CREDITS, DEDUCTIONS, EXEMPTIONS
PILE UP FOR EDUCATION

(RIVERWOODS, ILL., January 2003) – With a wide range of credits, deductions and exclusions, help for education – especially higher education – continues to be a centerpiece of the nation’s tax laws, according to CCH INCORPORATED (CCH), a leading provider of tax information and software. A tax break for teachers who use their own funds for classroom expenses is just the latest in a series of recent measures designed to make education of all sorts more affordable.

"In the past few years, lawmakers have piled up a true smorgasbord of tax breaks for education," said John W. Roth, an attorney and federal tax law analyst for CCH.

However, Roth noted, each provision has to be carefully studied to find out what it does – and doesn’t – provide, which expenses are eligible and what limitations apply.

"There’s a general rule against double-dipping," Roth observed. "You have to be aware that taking one tax credit, for example, often means that you lose another credit, deduction or exclusion. You want to make sure you choose the provision that does you the most good."

Roth also cautioned that families should not count on the tax code to spare them the necessity of saving for college.

"These provisions can take some of the sting out of paying for higher education, but typically they do not cover the entire range of expenses that students incur, and they rarely give complete relief for the expenses that they do cover," he said.

Here’s a run-down on the major provisions of each program.

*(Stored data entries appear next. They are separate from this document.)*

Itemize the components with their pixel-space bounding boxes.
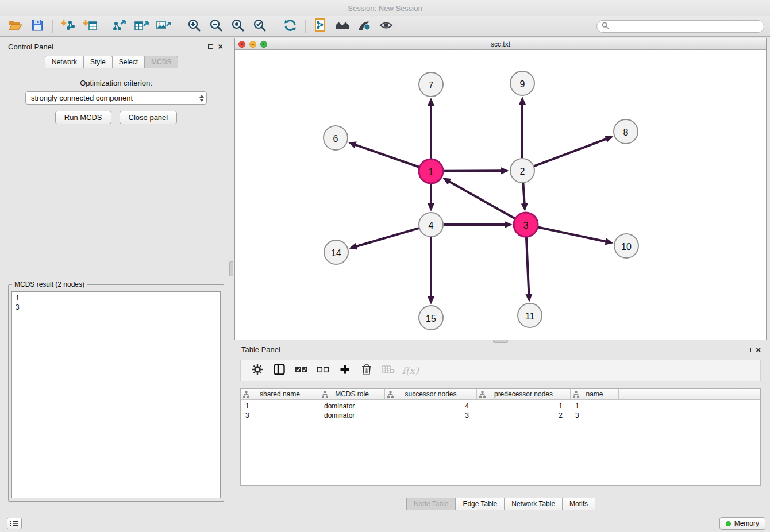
- zoom-selected-button[interactable]: [249, 18, 271, 35]
- delete-table-button[interactable]: [378, 362, 399, 379]
- float-panel-icon[interactable]: [208, 44, 213, 49]
- export-network-button[interactable]: [109, 18, 131, 35]
- graph-edge-3-11[interactable]: [525, 237, 532, 302]
- mcds-result-textarea[interactable]: 1 3: [11, 291, 221, 498]
- table-cell-predecessor-nodes[interactable]: 2: [477, 411, 571, 419]
- search-box[interactable]: [596, 20, 764, 33]
- delete-table-icon: [382, 365, 395, 376]
- column-header-successor-nodes[interactable]: successor nodes: [385, 389, 477, 399]
- window-title: Session: New Session: [348, 4, 422, 13]
- close-panel-button[interactable]: Close panel: [120, 111, 178, 124]
- graph-node-10[interactable]: 10: [614, 234, 638, 258]
- refresh-layout-button[interactable]: [279, 18, 301, 35]
- tab-node-table[interactable]: Node Table: [406, 498, 456, 510]
- table-cell-predecessor-nodes[interactable]: 1: [477, 402, 571, 410]
- table-cell-shared-name[interactable]: 1: [241, 402, 319, 410]
- export-table-button[interactable]: [131, 18, 153, 35]
- graph-edge-1-6[interactable]: [348, 142, 419, 167]
- graph-node-11[interactable]: 11: [518, 303, 542, 327]
- import-network-button[interactable]: [57, 18, 79, 35]
- function-builder-button[interactable]: f(x): [399, 362, 421, 379]
- close-panel-icon[interactable]: ×: [218, 43, 223, 50]
- memory-status-icon: [726, 521, 731, 526]
- graph-edge-4-15[interactable]: [428, 237, 434, 304]
- delete-row-button[interactable]: [356, 362, 378, 379]
- column-header-predecessor-nodes[interactable]: predecessor nodes: [477, 389, 571, 399]
- graph-node-2[interactable]: 2: [510, 159, 534, 183]
- first-neighbors-button[interactable]: [332, 18, 353, 35]
- svg-text:14: 14: [331, 248, 341, 258]
- select-all-button[interactable]: [290, 362, 312, 379]
- table-cell-mcds-role[interactable]: dominator: [319, 411, 385, 419]
- network-canvas[interactable]: 7968124314101511: [235, 50, 766, 340]
- tab-network[interactable]: Network: [45, 56, 84, 68]
- graph-edge-4-14[interactable]: [349, 228, 419, 249]
- optimization-dropdown[interactable]: strongly connected component: [25, 91, 207, 105]
- graph-node-14[interactable]: 14: [324, 240, 348, 264]
- network-graph[interactable]: 7968124314101511: [235, 50, 766, 340]
- import-table-button[interactable]: [79, 18, 101, 35]
- tab-mcds[interactable]: MCDS: [144, 56, 178, 68]
- zoom-in-button[interactable]: [183, 18, 205, 35]
- table-cell-successor-nodes[interactable]: 3: [385, 411, 477, 419]
- close-panel-icon[interactable]: ×: [756, 346, 761, 353]
- graph-node-3[interactable]: 3: [514, 213, 538, 237]
- graph-node-15[interactable]: 15: [419, 306, 443, 330]
- apply-style-button[interactable]: [353, 18, 375, 35]
- panel-menu-button[interactable]: [7, 518, 22, 529]
- graph-edge-1-2[interactable]: [444, 167, 509, 174]
- export-image-button[interactable]: [153, 18, 175, 35]
- table-cell-mcds-role[interactable]: dominator: [319, 402, 385, 410]
- column-header-name[interactable]: name: [571, 389, 619, 399]
- open-session-button[interactable]: [5, 18, 26, 35]
- close-window-icon[interactable]: ×: [238, 41, 245, 48]
- add-row-button[interactable]: [334, 362, 356, 379]
- zoom-window-icon[interactable]: +: [260, 41, 267, 48]
- column-header-shared-name[interactable]: shared name: [241, 389, 319, 399]
- table-cell-name[interactable]: 3: [571, 411, 619, 419]
- table-row[interactable]: 3dominator323: [241, 411, 760, 420]
- optimization-criterion-label: Optimization criterion:: [3, 79, 229, 87]
- minimize-window-icon[interactable]: −: [249, 41, 256, 48]
- deselect-all-button[interactable]: [312, 362, 334, 379]
- tab-edge-table[interactable]: Edge Table: [455, 498, 505, 510]
- graph-edge-2-9[interactable]: [519, 97, 526, 158]
- graph-edge-1-4[interactable]: [428, 184, 434, 211]
- search-input[interactable]: [613, 22, 759, 30]
- table-row[interactable]: 1dominator411: [241, 402, 760, 411]
- graph-node-6[interactable]: 6: [324, 126, 348, 150]
- tab-network-table[interactable]: Network Table: [504, 498, 563, 510]
- graph-node-4[interactable]: 4: [419, 213, 443, 237]
- network-window-titlebar[interactable]: × − + scc.txt: [235, 38, 766, 50]
- table-cell-name[interactable]: 1: [571, 402, 619, 410]
- save-session-button[interactable]: [26, 18, 48, 35]
- graph-edge-3-1[interactable]: [442, 178, 515, 218]
- graph-edge-1-7[interactable]: [428, 98, 434, 159]
- graph-node-1[interactable]: 1: [419, 159, 443, 183]
- run-mcds-button[interactable]: Run MCDS: [55, 111, 111, 124]
- graph-edge-2-8[interactable]: [534, 136, 614, 166]
- control-panel-tabs: NetworkStyleSelectMCDS: [45, 56, 178, 68]
- graph-edge-3-10[interactable]: [538, 228, 614, 245]
- graph-node-8[interactable]: 8: [614, 119, 638, 144]
- tab-select[interactable]: Select: [112, 56, 145, 68]
- vertical-splitter-handle[interactable]: [229, 261, 233, 276]
- tab-motifs[interactable]: Motifs: [562, 498, 595, 510]
- table-cell-shared-name[interactable]: 3: [241, 411, 319, 419]
- graph-node-9[interactable]: 9: [510, 71, 534, 95]
- table-cell-successor-nodes[interactable]: 4: [385, 402, 477, 410]
- show-details-button[interactable]: [375, 18, 397, 35]
- table-settings-button[interactable]: [247, 362, 268, 379]
- graph-edge-2-3[interactable]: [521, 183, 528, 211]
- graph-edge-4-3[interactable]: [444, 221, 513, 228]
- tab-style[interactable]: Style: [83, 56, 113, 68]
- zoom-out-button[interactable]: [205, 18, 227, 35]
- network-from-selection-button[interactable]: [310, 18, 332, 35]
- horizontal-splitter-handle[interactable]: [493, 340, 508, 343]
- graph-node-7[interactable]: 7: [419, 72, 443, 97]
- column-header-mcds-role[interactable]: MCDS role: [319, 389, 385, 399]
- float-panel-icon[interactable]: [746, 348, 751, 352]
- show-columns-button[interactable]: [268, 362, 290, 379]
- zoom-fit-button[interactable]: [227, 18, 249, 35]
- memory-button[interactable]: Memory: [719, 517, 765, 530]
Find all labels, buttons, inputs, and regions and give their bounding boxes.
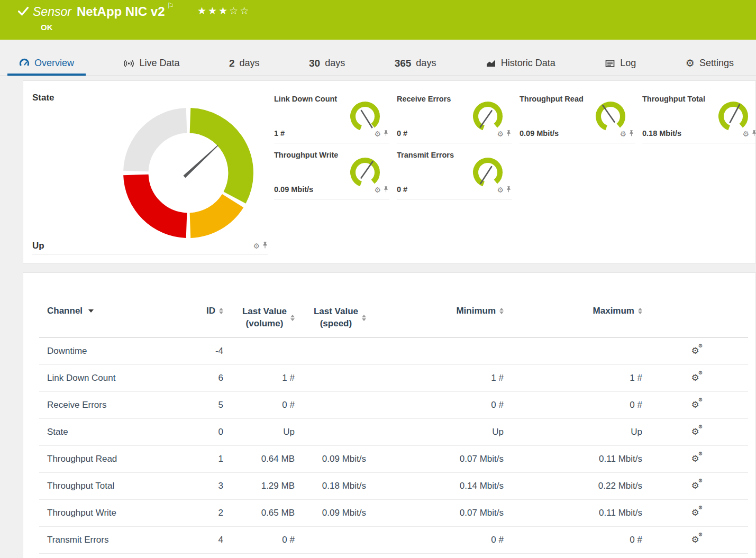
mini-gauge-dial (348, 155, 382, 189)
header-minimum[interactable]: Minimum (366, 306, 504, 337)
sort-arrows-icon (638, 308, 642, 314)
gauge-pin-icon[interactable] (629, 129, 634, 139)
sort-arrows-icon (290, 315, 295, 321)
gauge-link-down-count: Link Down Count 1 # ⚙ (274, 90, 389, 143)
state-gear-icon[interactable]: ⚙ (253, 242, 260, 250)
sort-arrows-icon (362, 315, 366, 321)
gauge-pin-icon[interactable] (506, 185, 511, 195)
overview-gauge-icon (19, 58, 30, 69)
channel-settings-icon[interactable]: ⚙⚙ (691, 453, 699, 464)
table-row: Throughput Total 3 1.29 MB 0.18 Mbit/s 0… (39, 472, 748, 499)
cell-minimum: Up (366, 418, 504, 445)
gauge-gear-icon[interactable]: ⚙ (620, 130, 626, 138)
gauge-pin-icon[interactable] (506, 129, 511, 139)
channel-settings-icon[interactable]: ⚙⚙ (691, 480, 699, 491)
gauge-gear-icon[interactable]: ⚙ (374, 186, 381, 194)
gauge-pin-icon[interactable] (384, 185, 388, 195)
cell-last-volume: 0.65 MB (223, 499, 295, 526)
cell-maximum: 1 # (504, 364, 642, 391)
live-data-icon (123, 58, 134, 69)
cell-maximum: 0 # (504, 526, 642, 553)
cell-channel: Transmit Errors (39, 526, 198, 553)
cell-minimum: 1 # (366, 364, 504, 391)
sensor-title: NetApp NIC v2 (77, 4, 165, 20)
gauge-gear-icon[interactable]: ⚙ (374, 130, 381, 138)
header-maximum[interactable]: Maximum (504, 306, 642, 337)
gauge-pin-icon[interactable] (752, 129, 756, 139)
tab-30-days[interactable]: 30 days (297, 53, 357, 76)
cell-channel: Receive Errors (39, 391, 198, 418)
status-ok-check-icon (18, 6, 29, 18)
tab-2-days-number: 2 (229, 58, 235, 69)
cell-minimum: 0 # (366, 391, 504, 418)
tab-live-data[interactable]: Live Data (112, 53, 191, 76)
mini-gauge-needle (603, 105, 615, 123)
channel-settings-icon[interactable]: ⚙⚙ (691, 426, 699, 437)
channel-settings-icon[interactable]: ⚙⚙ (691, 507, 699, 518)
mini-gauge-needle (480, 111, 492, 128)
state-pin-icon[interactable] (262, 241, 268, 251)
tab-log[interactable]: Log (593, 53, 648, 76)
tab-365-days[interactable]: 365 days (383, 53, 448, 76)
cell-id: 5 (198, 391, 223, 418)
cell-id: 2 (198, 499, 223, 526)
header-last-value-volume[interactable]: Last Value(volume) (223, 306, 295, 337)
cell-channel: Link Down Count (39, 364, 198, 391)
flag-icon[interactable]: ⚐ (167, 1, 174, 11)
cell-minimum: 0.14 Mbit/s (366, 472, 504, 499)
priority-stars[interactable]: ★★★☆☆ (197, 5, 250, 17)
cell-maximum: 0.11 Mbit/s (504, 499, 642, 526)
gauge-gear-icon[interactable]: ⚙ (742, 130, 749, 138)
gauge-gear-icon[interactable]: ⚙ (497, 130, 504, 138)
gauge-pin-icon[interactable] (384, 129, 388, 139)
header-id[interactable]: ID (198, 306, 223, 337)
mini-gauge-dial (594, 99, 627, 133)
tab-historic-data[interactable]: Historic Data (474, 53, 567, 76)
mini-gauge-needle (361, 161, 373, 179)
header-minimum-label: Minimum (456, 306, 496, 316)
gauge-gear-icon[interactable]: ⚙ (497, 186, 504, 194)
table-row: Transmit Errors 4 0 # 0 # 0 # ⚙⚙ (39, 526, 748, 553)
header-last-volume-line1: Last Value (242, 306, 287, 316)
historic-data-chart-icon (486, 58, 496, 69)
channel-settings-icon[interactable]: ⚙⚙ (691, 534, 699, 545)
channel-settings-icon[interactable]: ⚙⚙ (691, 345, 699, 356)
header-last-speed-line1: Last Value (314, 306, 358, 316)
cell-channel: Throughput Write (39, 499, 198, 526)
cell-last-speed (295, 391, 366, 418)
cell-last-volume (223, 337, 295, 364)
state-donut-gauge (123, 107, 254, 239)
channel-settings-icon[interactable]: ⚙⚙ (691, 372, 699, 383)
tab-live-data-label: Live Data (139, 58, 179, 69)
cell-minimum: 0 # (366, 526, 504, 553)
gauge-throughput-read: Throughput Read 0.09 Mbit/s ⚙ (520, 90, 635, 143)
tab-overview[interactable]: Overview (7, 53, 86, 76)
mini-gauges-grid: Link Down Count 1 # ⚙ Receive Errors 0 #… (274, 90, 756, 199)
cell-maximum: Up (504, 418, 642, 445)
cell-id: -4 (198, 337, 223, 364)
table-row: Downtime -4 ⚙⚙ (39, 337, 748, 364)
cell-minimum: 0.07 Mbit/s (366, 499, 504, 526)
header-channel[interactable]: Channel (39, 306, 198, 337)
gauge-value: 0 # (397, 185, 407, 194)
tab-2-days[interactable]: 2 days (217, 53, 271, 76)
cell-last-volume: 0 # (223, 391, 295, 418)
cell-channel: State (39, 418, 198, 445)
tab-2-days-unit: days (240, 58, 260, 69)
tab-30-days-unit: days (325, 58, 345, 69)
mini-gauge-dial (716, 99, 750, 133)
header-last-value-speed[interactable]: Last Value(speed) (295, 306, 366, 337)
table-row: State 0 Up Up Up ⚙⚙ (39, 418, 748, 445)
sensor-type-label: Sensor (33, 4, 71, 20)
cell-id: 6 (198, 364, 223, 391)
gauge-value: 0.09 Mbit/s (520, 129, 559, 138)
tab-settings[interactable]: ⚙ Settings (674, 53, 745, 76)
tab-historic-data-label: Historic Data (501, 58, 555, 69)
cell-channel: Downtime (39, 337, 198, 364)
cell-maximum: 0 # (504, 391, 642, 418)
sort-caret-down-icon (88, 309, 94, 313)
settings-gear-icon: ⚙ (686, 58, 695, 68)
gauge-receive-errors: Receive Errors 0 # ⚙ (397, 90, 512, 143)
channel-settings-icon[interactable]: ⚙⚙ (691, 399, 699, 410)
cell-last-volume: 1.29 MB (223, 472, 295, 499)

For more information, consult IRS Publication 970, especially for the definitions of "modified adjusted gross income" used to determine eligibility for many programs.

Tax Credits

Hope Credit

What it is: A credit for up to $1,500 per student based on expenses in the first two years of post-secondary education.

How it’s calculated: 100 percent of the first $1,000 in qualifying expenses plus 50 percent of the next $1,000 in qualifying expenses. Use Form 8863.

Qualifying expenses: Tuition, student activity fees and course-related fees paid directly to the educational institution.

Phaseout ranges: $41,000-$51,000 for single filers, $82,000-$102,000 for joint returns.

Who can/can’t claim it: Can’t be taken if married filing separately. Can’t be taken by student claimed as dependent child on another person’s return, but parent can claim credit for paying dependent child’s expenses. Student must be enrolled in program leading to degree or other recognized credential, studying at least half-time.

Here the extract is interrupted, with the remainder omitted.